## [Work item]
Go through the listing below and work out how many lines hold "Kapliczka"; reply with the figure alone.

## [Supplied records]
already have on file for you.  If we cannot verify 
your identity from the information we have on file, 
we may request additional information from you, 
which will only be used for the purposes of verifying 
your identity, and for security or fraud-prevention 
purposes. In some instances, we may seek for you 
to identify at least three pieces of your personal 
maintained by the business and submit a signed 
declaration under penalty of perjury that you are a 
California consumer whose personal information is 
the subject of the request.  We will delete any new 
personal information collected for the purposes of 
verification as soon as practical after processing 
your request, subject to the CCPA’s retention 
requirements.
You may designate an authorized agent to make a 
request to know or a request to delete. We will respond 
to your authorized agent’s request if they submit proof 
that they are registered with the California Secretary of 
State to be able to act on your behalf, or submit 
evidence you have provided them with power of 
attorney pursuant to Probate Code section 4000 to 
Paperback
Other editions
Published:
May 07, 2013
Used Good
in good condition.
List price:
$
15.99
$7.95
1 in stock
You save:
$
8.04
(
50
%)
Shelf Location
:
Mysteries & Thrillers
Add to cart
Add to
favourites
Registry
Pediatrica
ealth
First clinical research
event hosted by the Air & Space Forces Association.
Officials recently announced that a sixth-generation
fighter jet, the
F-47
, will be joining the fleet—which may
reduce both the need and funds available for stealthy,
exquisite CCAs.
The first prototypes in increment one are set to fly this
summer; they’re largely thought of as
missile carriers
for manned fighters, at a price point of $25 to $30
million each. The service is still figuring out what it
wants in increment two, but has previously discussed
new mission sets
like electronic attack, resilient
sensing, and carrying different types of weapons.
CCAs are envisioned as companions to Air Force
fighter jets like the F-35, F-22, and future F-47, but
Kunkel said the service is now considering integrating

...

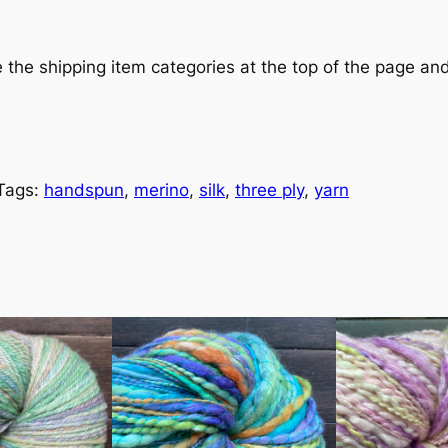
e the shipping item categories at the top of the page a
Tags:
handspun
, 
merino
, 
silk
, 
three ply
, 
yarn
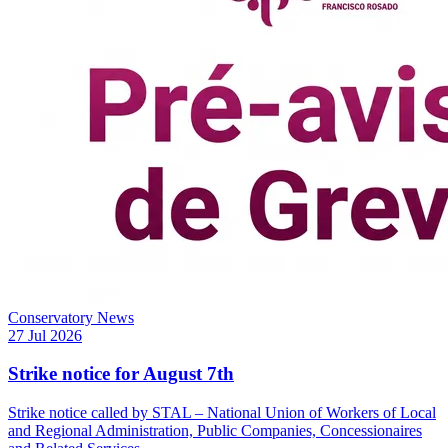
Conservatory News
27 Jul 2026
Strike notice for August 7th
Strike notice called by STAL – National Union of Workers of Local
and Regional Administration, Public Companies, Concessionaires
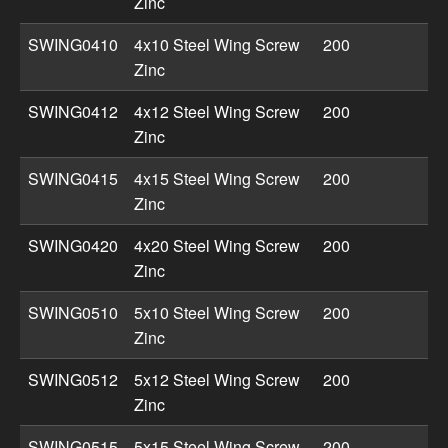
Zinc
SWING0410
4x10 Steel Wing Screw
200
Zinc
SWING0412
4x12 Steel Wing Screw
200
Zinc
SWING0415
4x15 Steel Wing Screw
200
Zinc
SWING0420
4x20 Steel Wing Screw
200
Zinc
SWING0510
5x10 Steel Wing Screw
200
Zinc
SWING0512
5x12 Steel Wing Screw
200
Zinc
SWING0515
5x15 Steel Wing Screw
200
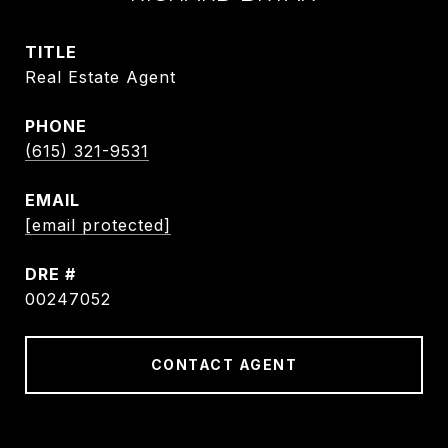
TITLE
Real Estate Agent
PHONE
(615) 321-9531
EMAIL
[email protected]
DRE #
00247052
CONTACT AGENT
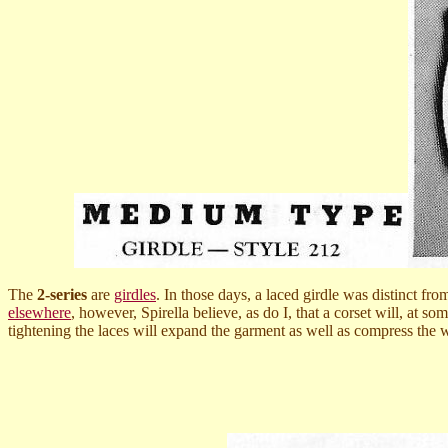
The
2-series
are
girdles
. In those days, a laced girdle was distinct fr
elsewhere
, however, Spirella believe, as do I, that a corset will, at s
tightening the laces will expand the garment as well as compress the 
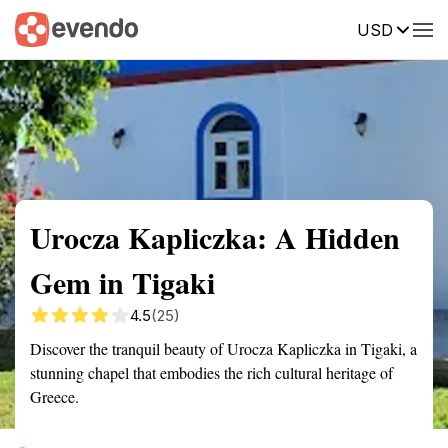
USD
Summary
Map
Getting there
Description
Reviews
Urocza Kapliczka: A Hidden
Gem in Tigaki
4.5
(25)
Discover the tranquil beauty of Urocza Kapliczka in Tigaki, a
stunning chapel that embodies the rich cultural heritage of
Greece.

## [Answer box]
2